Psalm 80:4-5 introduces part 1 and Jacek’s story. Because of his obligations as a CIA operative working for the SB, he has had to make many regrettable choices and witnessed many horrific things that now, as an old man, he must face. Amy’s sudden appearance prompts him to reflect on all the mistakes and missed opportunities of his life, his own “bread of tears,” that not only affected him but in many cases inflicted tragedy on others during the years of the Cold War in Poland. Retreating to a mountain lodge and isolating himself gives Jacek the opportunity to seek solace and find strength to return to the world. During this time, the Solidarno movement is beginning to emerge, as well, fomented in the people’s protest against postwar Communist oppression.
The taking of the Eucharist is outlined in parts 2 through 4, through Matthew 6:11, 1 Corinthians 10:16, Matthew 4:4, and John 6:51, respectively. In part 2 one reads the prayer for daily sustenance, the daily life and needs of the diverse Piekarz family, and the growing demands of the Solidarno movement. Part 3 concerns the devastating loss of Gonia and the seeming insufficiency of prayer to ameliorate the family’s response to her death. In part 4, Tomasz leaves to seek the materialism of the West, forgetting that “bread alone” is inadequate for life. In part 5, Tomasz’s recovery will admit the “living bread” of Christ that Tomasz and Jacek also find manifested in their encounters with nature.

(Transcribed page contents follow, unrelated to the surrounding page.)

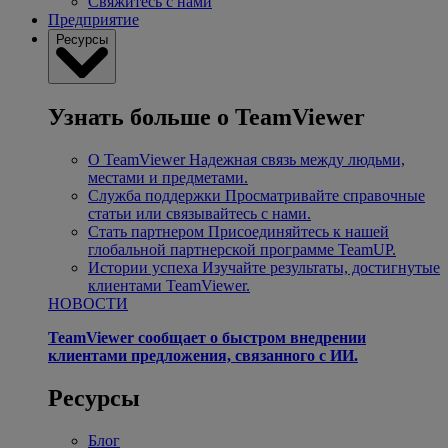
Свяжитесь с нами
Предприятие
Ресурсы
Узнать больше о TeamViewer
О TeamViewer
Надежная связь между людьми,
местами и предметами.
Служба поддержки
Просматривайте справочные
статьи или связывайтесь с нами.
Стать партнером
Присоединяйтесь к нашей
глобальной партнерской программе TeamUP.
Истории успеха
Изучайте результаты, достигнутые
клиентами TeamViewer.
НОВОСТИ
TeamViewer сообщает о быстром внедрении
клиентами предложения, связанного с ИИ.
Ресурсы
Блог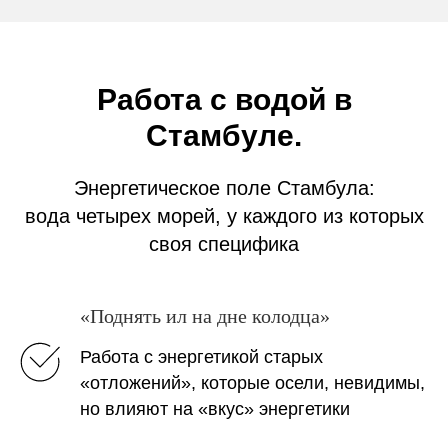
Работа с водой в
Стамбуле.
Энергетическое поле Стамбула:
вода четырех морей, у каждого из которых
своя специфика
«Поднять ил на дне колодца»
Работа с энергетикой старых
«отложений», которые осели, невидимы,
но влияют на «вкус» энергетики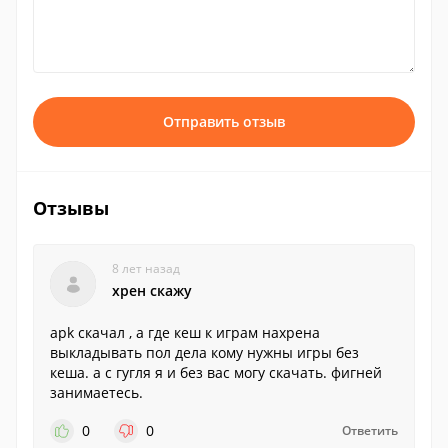
Отправить отзыв
Отзывы
8 лет назад
хрен скажу
apk скачал , а где кеш к играм нахрена
выкладывать пол дела кому нужны игры без
кеша. а с гугля я и без вас могу скачать. фигней
занимаетесь.
0
0
Ответить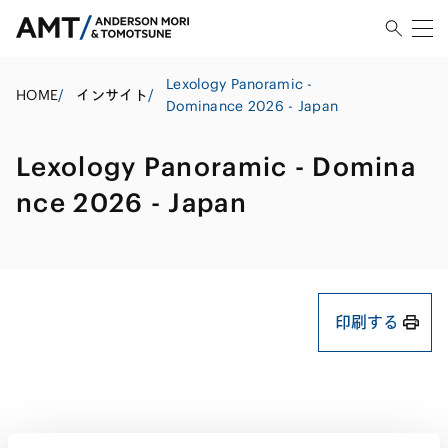
Lexology Panoramic -
HOME
/
インサイト
/
Dominance 2026 - Japan
Lexology Panoramic - Domina
nce 2026 - Japan
印刷する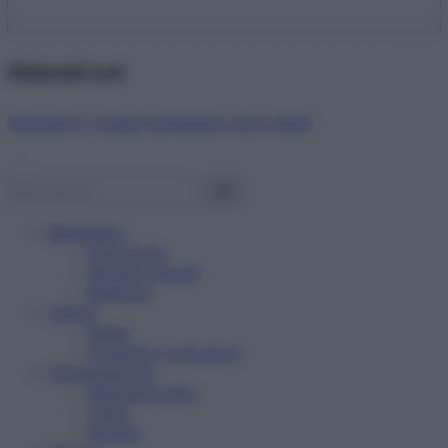
Abbonati ora!
Starbene ti regala benessere ogni mese!
Benessere
Psicologia
Rimedi naturali
Bellezza
Salute
News
Problemi e soluzioni
Alimentazione
Mangiare sano
Diete
Ricette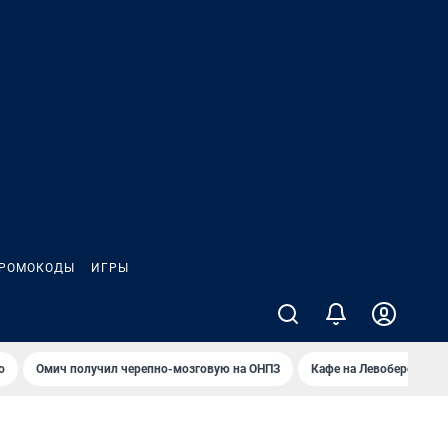
РОМОКОДЫ
ИГРЫ
о
Омич получил черепно-мозговую на ОНПЗ
Кафе на Левобережье в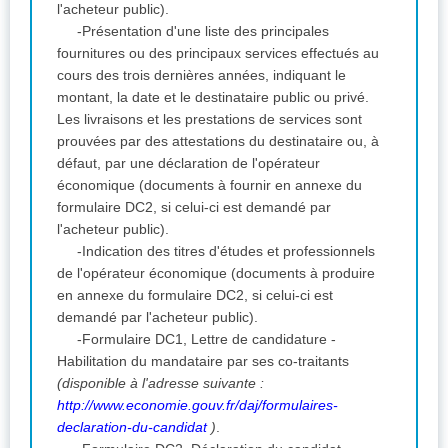
l'acheteur public).
-Présentation d'une liste des principales
fournitures ou des principaux services effectués au
cours des trois dernières années, indiquant le
montant, la date et le destinataire public ou privé.
Les livraisons et les prestations de services sont
prouvées par des attestations du destinataire ou, à
défaut, par une déclaration de l'opérateur
économique (documents à fournir en annexe du
formulaire DC2, si celui-ci est demandé par
l'acheteur public).
-Indication des titres d'études et professionnels
de l'opérateur économique (documents à produire
en annexe du formulaire DC2, si celui-ci est
demandé par l'acheteur public).
-Formulaire DC1, Lettre de candidature -
Habilitation du mandataire par ses co-traitants
(disponible à l'adresse suivante :
http://www.economie.gouv.fr/daj/formulaires-
declaration-du-candidat
)
.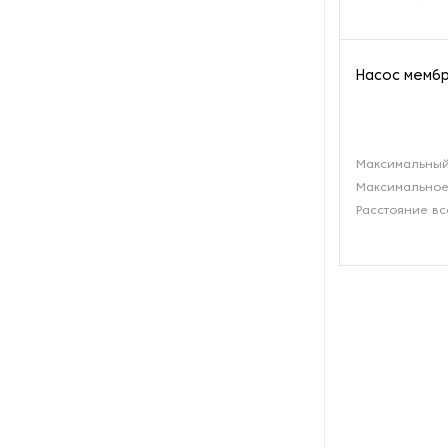
Рефрижераторные
контейнеры
Насос мембр
Системы оснежения
Стабилизаторы напряжения
Максимальный
Максимальное
Теплогенераторы
Расстояние вс
Термостаты
Ультразвуковые ванны
Фильтры расплава
Чиллеры
Шкафы управления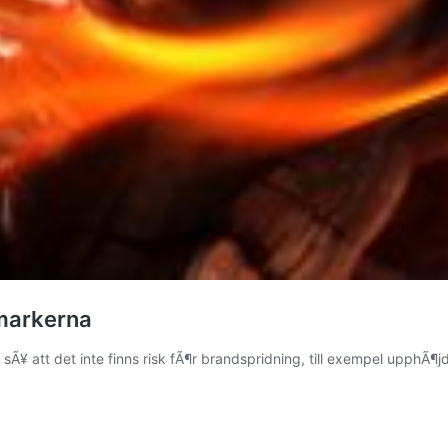
 markerna
ad sÃ¥ att det inte finns risk fÃ¶r brandspridning, till exempel upphÃ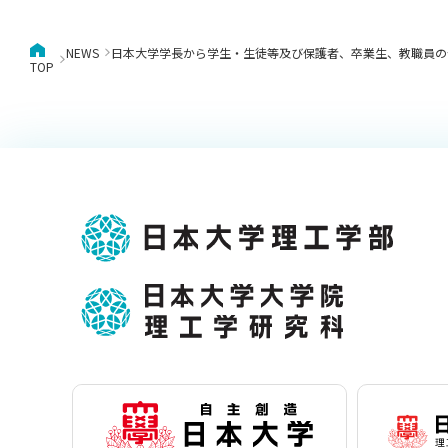
NEWS
日本大学学長から学生・生徒等及び保護者、卒業生、教職員の
TOP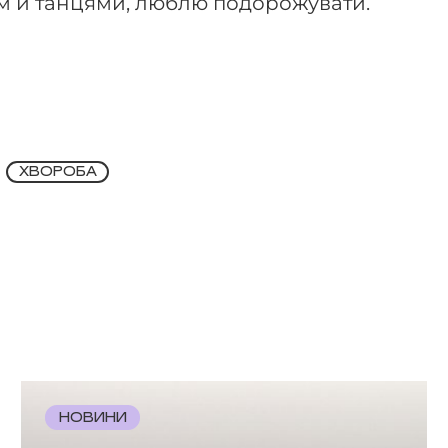
м й танцями, люблю подорожувати.
ХВОРОБА
НОВИНИ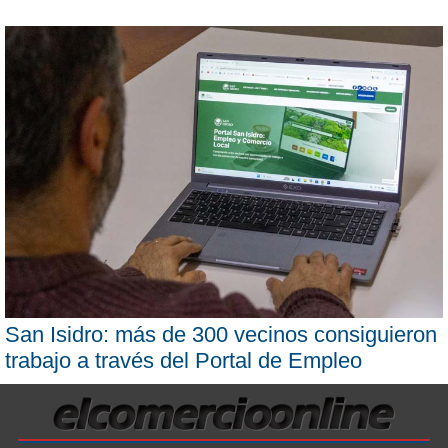
San Isidro: más de 300 vecinos consiguieron
trabajo a través del Portal de Empleo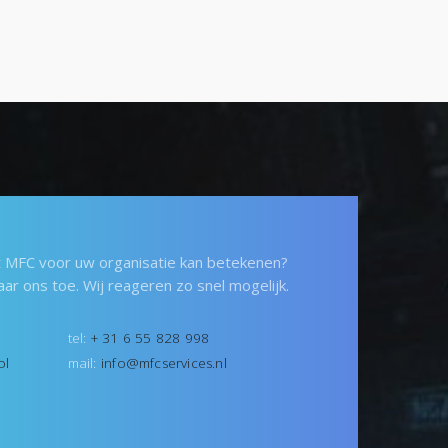
at MFC voor uw organisatie kan betekenen?
aar ons toe. Wij reageren zo snel mogelijk.
tel:
+ 31 6 55 828 998
ol
mail:
info@mfcservices.nl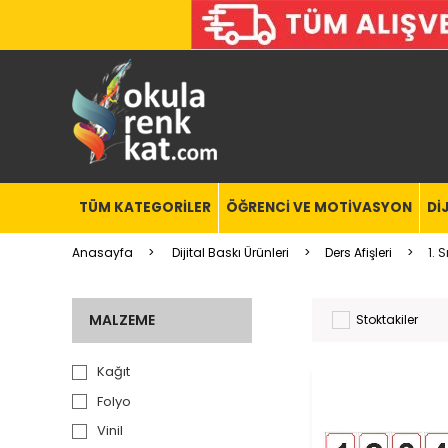
TÜM KATEGORİLER
ÖĞRENCİ VE MOTİVASYON
Dİ
Anasayfa
Dijital Baskı Ürünleri
Ders Afişleri
1. S
MALZEME
Stoktakiler
Kağıt
Folyo
Vinil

Closing with Jacek’s framing narrative enables de Graaf to reiterate the constancy of God asserted in the opening epigram. She draws on Psalm 78:2, recalling that even when people act irresponsibly or unfaithfully, God does not desert them. This is effectively underlined when anetka’s dying grandmother, the voice of Scripture in the novel, tells her granddaughter that she has an “intercessory heart,” a reminder of the Eucharist as the celebration of Christ’s role as intercessor for the people of the earth.